Input material START

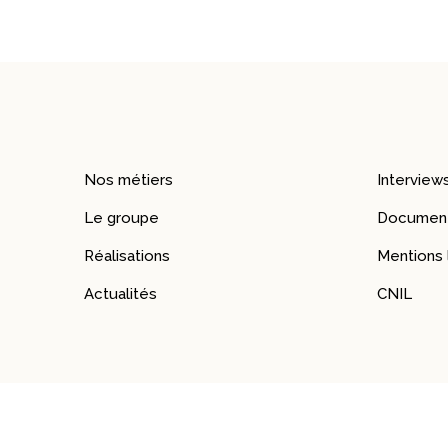
Nos métiers
Interview
Le groupe
Document
Réalisations
Mentions 
Actualités
CNIL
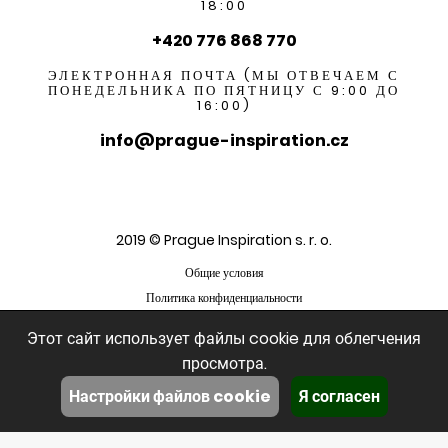
18:00
+420 776 868 770
ЭЛЕКТРОННАЯ ПОЧТА (МЫ ОТВЕЧАЕМ С
ПОНЕДЕЛЬНИКА ПО ПЯТНИЦУ С 9:00 ДО
16:00)
info@prague-inspiration.cz
2019 © Prague Inspiration s. r. o.
Общие условия
Политика конфиденциальности
Этот сайт использует файлы cookie для облегчения
просмотра.
Настройки файлов cookie
Я согласен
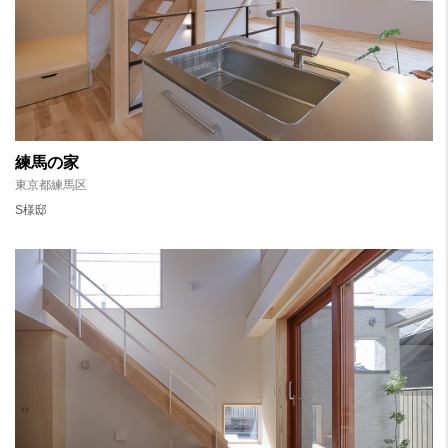
練馬の家
東京都練馬区
S様邸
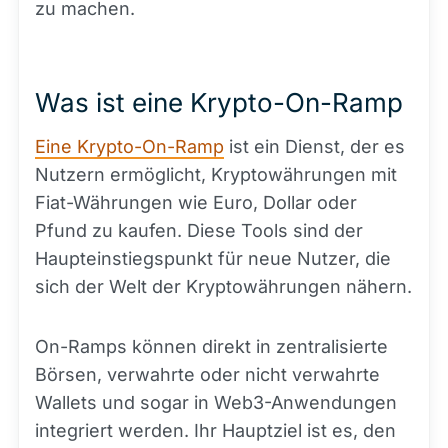
zu machen.
Was ist eine Krypto-On-Ramp
Eine Krypto-On-Ramp
ist ein Dienst, der es
Nutzern ermöglicht, Kryptowährungen mit
Fiat-Währungen wie Euro, Dollar oder
Pfund zu kaufen. Diese Tools sind der
Haupteinstiegspunkt für neue Nutzer, die
sich der Welt der Kryptowährungen nähern.
On-Ramps können direkt in zentralisierte
Börsen, verwahrte oder nicht verwahrte
Wallets und sogar in Web3-Anwendungen
integriert werden. Ihr Hauptziel ist es, den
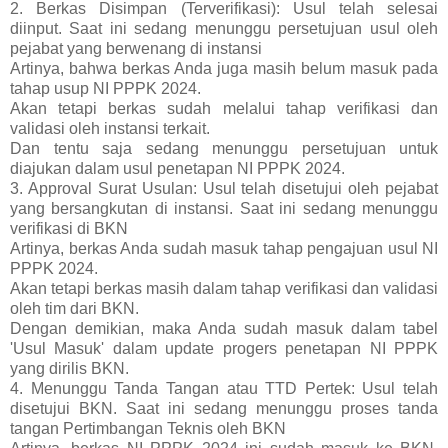
2. Berkas Disimpan (Terverifikasi): Usul telah selesai
diinput. Saat ini sedang menunggu persetujuan usul oleh
pejabat yang berwenang di instansi
Artinya, bahwa berkas Anda juga masih belum masuk pada
tahap usup NI PPPK 2024.
Akan tetapi berkas sudah melalui tahap verifikasi dan
validasi oleh instansi terkait.
Dan tentu saja sedang menunggu persetujuan untuk
diajukan dalam usul penetapan NI PPPK 2024.
3. Approval Surat Usulan: Usul telah disetujui oleh pejabat
yang bersangkutan di instansi. Saat ini sedang menunggu
verifikasi di BKN
Artinya, berkas Anda sudah masuk tahap pengajuan usul NI
PPPK 2024.
Akan tetapi berkas masih dalam tahap verifikasi dan validasi
oleh tim dari BKN.
Dengan demikian, maka Anda sudah masuk dalam tabel
'Usul Masuk' dalam update progers penetapan NI PPPK
yang dirilis BKN.
4. Menunggu Tanda Tangan atau TTD Pertek: Usul telah
disetujui BKN. Saat ini sedang menunggu proses tanda
tangan Pertimbangan Teknis oleh BKN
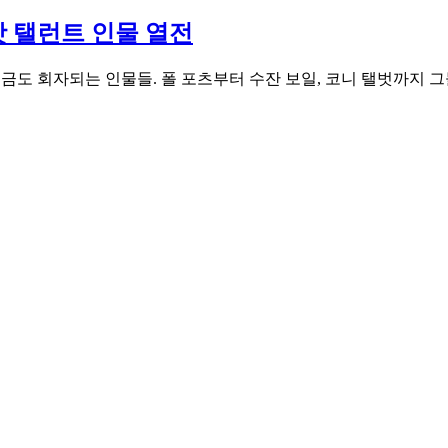
갓 탤런트 인물 열전
금도 회자되는 인물들. 폴 포츠부터 수잔 보일, 코니 탤벗까지 그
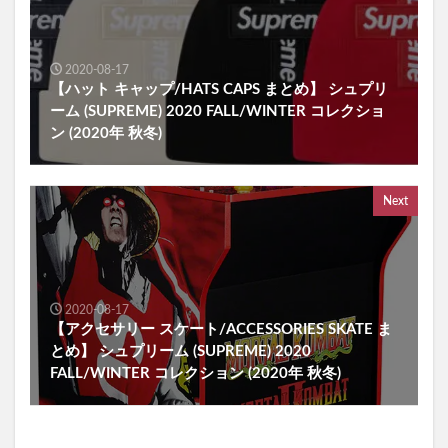
2020-08-17
【ハット キャップ/HATS CAPS まとめ】 シュプリ
ーム (SUPREME) 2020 FALL/WINTER コレクショ
ン (2020年 秋冬)
Next
2020-08-17
【アクセサリー スケート/ACCESSORIES SKATE ま
とめ】 シュプリーム (SUPREME) 2020
FALL/WINTER コレクション (2020年 秋冬)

Input material END

*Problem details*
Go through the data above and copy each line that holds the word "dalam".

*Problem solution*
diajukan dalam usul penetapan NI PPPK 2024.
Akan tetapi berkas masih dalam tahap verifikasi dan validasi
Dengan demikian, maka Anda sudah masuk dalam tabel
'Usul Masuk' dalam update progers penetapan NI PPPK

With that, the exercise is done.